- Born: 11 December 1891
- Died: 24 March 1944 (aged 52) Berlin
- Cause of death: Aerial bombing
- Occupations: Numismatist; medievalist

Academic background
- Alma mater: Friedrich-Wilhelms-Universitat
- Thesis: Die Münzen und das Münzwesen der deutschen Reichsäbtissinnen im Mittelalter (1915)
- Doctoral advisor: Michael Tangl

= Dorothea Menadier =

German medievalist and numismatist

Dorothea Menadier (11 December 1891 – 24 March 1944) was a German medievalist and numismatist, who studied the coinage of women's monastic houses.

== Biography ==
Menadier was born on 11 December 1891. She was the daughter of the medieval numismatist and director of the Berlin Coin Cabinet Julius Menadier (de) and Ida, née Freiin von Düring.

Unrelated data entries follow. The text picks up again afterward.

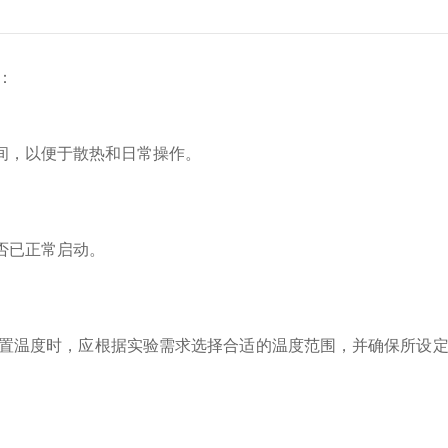
：
间，以便于散热和日常操作。
否已正常启动。
置温度时，应根据实验需求选择合适的温度范围，并确保所设定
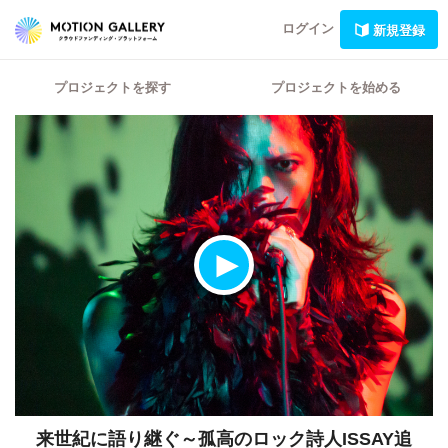
ログイン
新規登録
プロジェクトを探す
プロジェクトを始める
来世紀に語り継ぐ～孤高のロック詩人ISSAY追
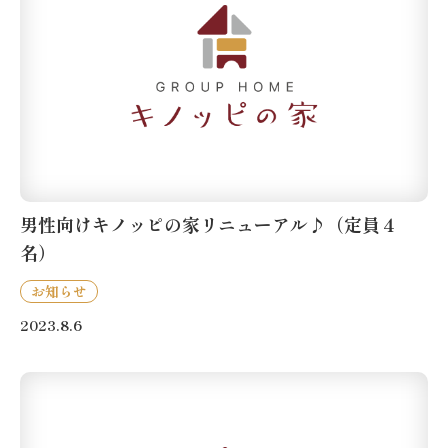
男性向けキノッピの家リニューアル♪（定員４
名）
お知らせ
2023.8.6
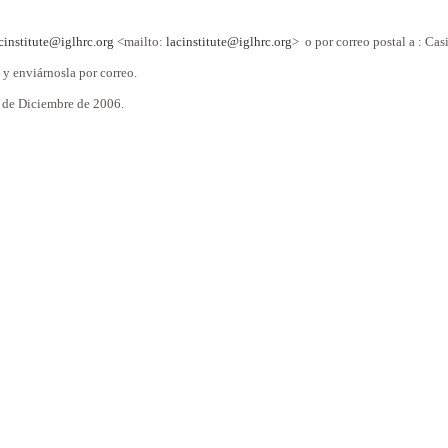
cinstitute@iglhrc.org
<mailto:
lacinstitute@iglhrc.org
> o por correo postal a : C
 y enviárnosla por correo.
30 de Diciembre de 2006.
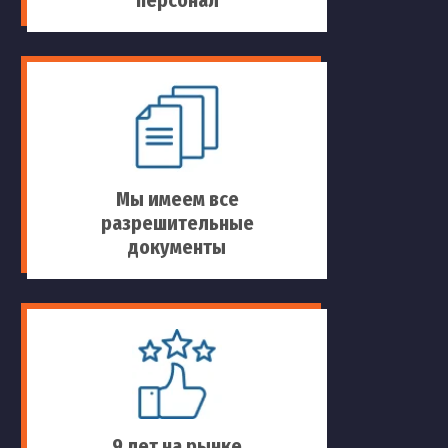
персонал
Мы имеем все
разрешительные
документы
9 лет на рынке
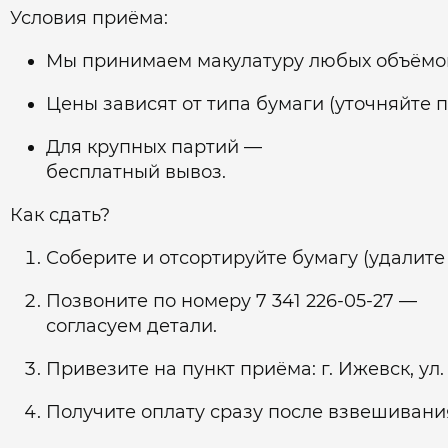
Условия приёма:
Мы принимаем макулатуру любых объёмов (
Цены зависят от типа бумаги (уточняйте п
Для крупных партий —
бесплатный вывоз.
Как сдать?
Соберите и отсортируйте бумагу (удалите 
Позвоните по номеру 7 341 226‑05‑27 —
согласуем детали.
Привезите на пункт приёма: г. Ижевск, ул.
Получите оплату сразу после взвешивани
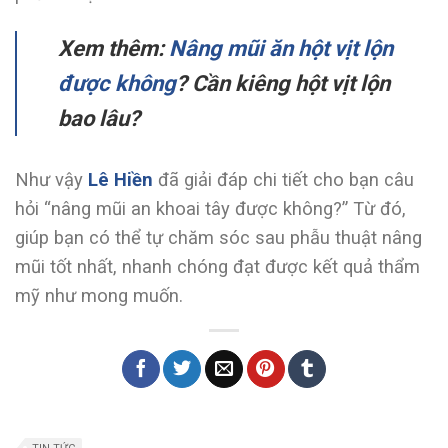
Xem thêm:
Nâng mũi ăn hột vịt lộn
được không
? Cần kiêng hột vịt lộn
bao lâu?
Như vậy
Lê Hiền
đã giải đáp chi tiết cho bạn câu
hỏi “nâng mũi an khoai tây được không?” Từ đó,
giúp bạn có thể tự chăm sóc sau phẫu thuật nâng
mũi tốt nhất, nhanh chóng đạt được kết quả thẩm
mỹ như mong muốn.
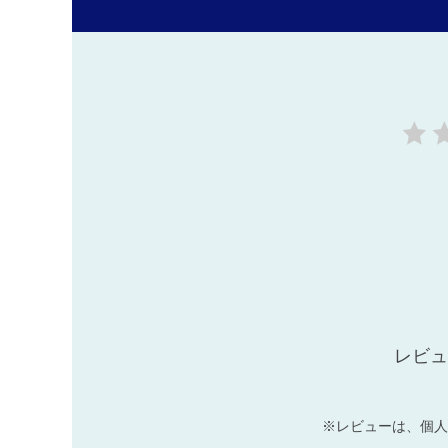
レビュ
※レビューは、個人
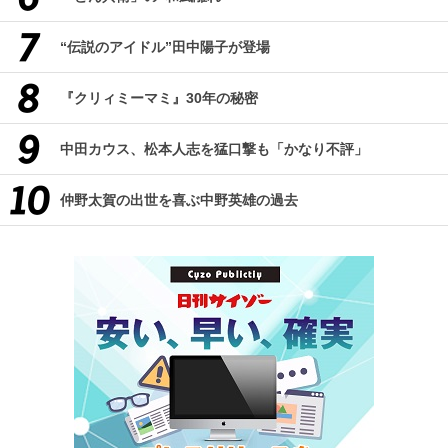
“伝説のアイドル”田中陽子が登場
『クリィミーマミ』30年の秘密
中田カウス、松本人志を猛口撃も「かなり不評」
仲野太賀の出世を喜ぶ中野英雄の過去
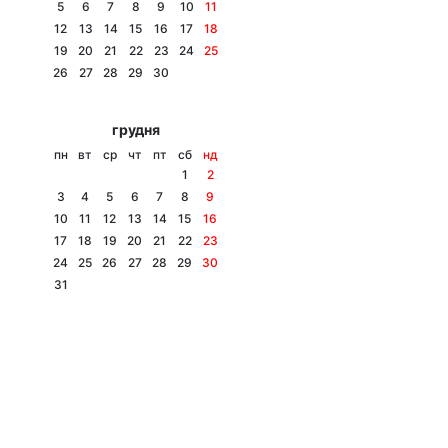
5
6
7
8
9
10
11
12
13
14
15
16
17
18
19
20
21
22
23
24
25
26
27
28
29
30
грудня
пн
вт
ср
чт
пт
сб
нд
1
2
3
4
5
6
7
8
9
10
11
12
13
14
15
16
17
18
19
20
21
22
23
24
25
26
27
28
29
30
31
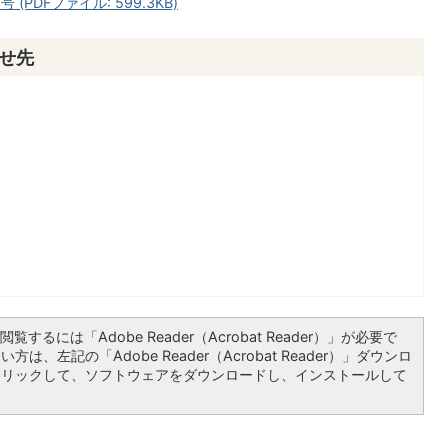
PDFファイル: 599.3KB)
せ先
覧するには「Adobe Reader（Acrobat Reader）」が必要で
は、左記の「Adobe Reader（Acrobat Reader）」ダウンロ
クリックして、ソフトウェアをダウンロードし、インストールして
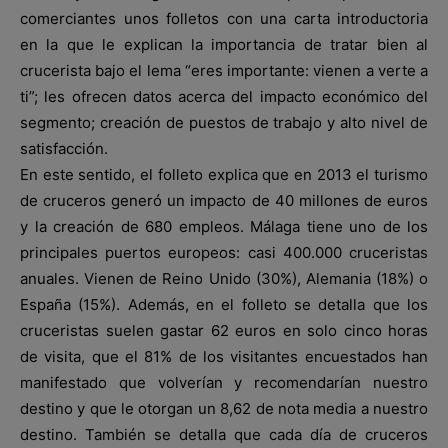
comerciantes unos folletos con una carta introductoria
en la que le explican la importancia de tratar bien al
crucerista bajo el lema “eres importante: vienen a verte a
ti”; les ofrecen datos acerca del impacto económico del
segmento; creación de puestos de trabajo y alto nivel de
satisfacción.
En este sentido, el folleto explica que en 2013 el turismo
de cruceros generó un impacto de 40 millones de euros
y la creación de 680 empleos. Málaga tiene uno de los
principales puertos europeos: casi 400.000 cruceristas
anuales. Vienen de Reino Unido (30%), Alemania (18%) o
España (15%). Además, en el folleto se detalla que los
cruceristas suelen gastar 62 euros en solo cinco horas
de visita, que el 81% de los visitantes encuestados han
manifestado que volverían y recomendarían nuestro
destino y que le otorgan un 8,62 de nota media a nuestro
destino. También se detalla que cada día de cruceros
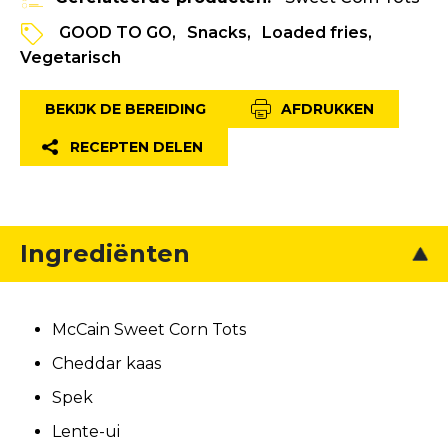
GOOD TO GO
Snacks
Loaded fries
Vegetarisch
BEKIJK DE BEREIDING
AFDRUKKEN
RECEPTEN DELEN
Ingrediënten
McCain Sweet Corn Tots
Cheddar kaas
Spek
Lente-ui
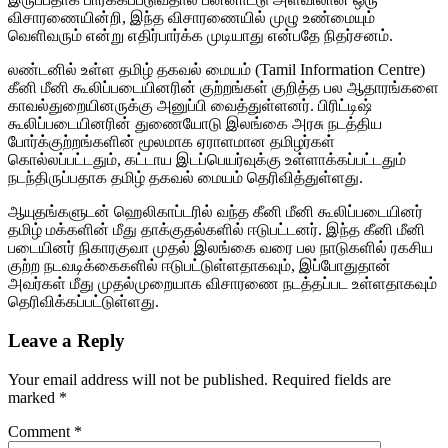
விசாரணையின்றி, இந்த விசாரணையில் முழு உண்மையும்
வெளிவரும் என்று எதிர்பார்க்க முடியாது என்பதே நிதர்சனம்.
லண்டனில் உள்ள தமிழ் தகவல் மையம் (Tamil Information Centre)
கீனி மீனி கூலிப்படையினரின் குற்றங்கள் குறித்த பல ஆதாரங்களை
காவல்துறையினருக்கு அனுப்பி வைத்துள்ளனர். பிரிட்டிஷ்
கூலிப்படையினரின் துணையோடு இலங்கை அரசு நடத்திய
போர்க்குற்றங்களின் மூலமாக ஏராளமான தமிழர்கள்
கொல்லப்பட்டதும், கட்டாய இடப்பெயர்வுக்கு உள்ளாக்கப்பட்டதும்
நடந்திருப்பதாக தமிழ் தகவல் மையம் தெரிவித்துள்ளது.
ஆயுதங்களுடன் ஹெலிகாப்டரில் வந்த கீனி மீனி கூலிப்படையினர்
தமிழ் மக்களின் மீது தாக்குதல்களில் ஈடுபட்டனர். இந்த கீனி மீனி
படையினர் நிகாரகுவா முதல் இலங்கை வரை பல நாடுகளில் ரகசிய
குற்ற நடவடிக்கைகளில் ஈடுபட்டுள்ளதாகவும், இப்போதுதான்
அவர்கள் மீது முதல்முறையாக விசாரணை நடத்தப்பட உள்ளதாகவும்
தெரிவிக்கப்பட்டுள்ளது.
Leave a Reply
Your email address will not be published.
Required fields are
marked
*
Comment
*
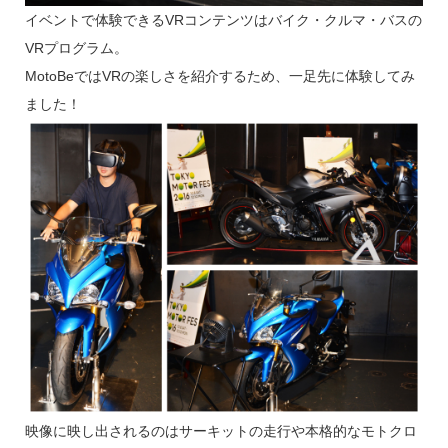
イベントで体験できるVRコンテンツはバイク・クルマ・バスの
VRプログラム。
MotoBeではVRの楽しさを紹介するため、一足先に体験してみ
ました！
映像に映し出されるのはサーキットの走行や本格的なモトクロ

After attending the Chamissoschule in Berlin-Schöneberg, she studied history at the universities of Tübingen and Berlin. In Berlin, she graduated with a PhD on 21 June 1915. Her thesis was supervised by Michael Tangl.
Menadier analysed the coins and coinage of medieval German nunneries and abbesses, a topic that had been suggested by her father.

Menadier's research demonstrated that most of the mints known from the coinage are also known from documentary sources. She also demonstrated that bailiffs were connected to the coinage.

In 1932 she contributed to a women's guidebook to Berlin, entitled Was die Frau von Berlin wissen muß ... : Ein praktisches Frauenbuch für Einheimische und Fremde. She died on 24 March 1944 at the age of 52 when an aerial bomb hit her house in Berlin-Lichterfelde. She was unmarried.

== Selected works ==

- Die Münzen und das Münzwesen der deutschen Reichsäbtissinnen im Mittelalter (Friedrich-Wilhelms-Universitat zu Berlin., 1915).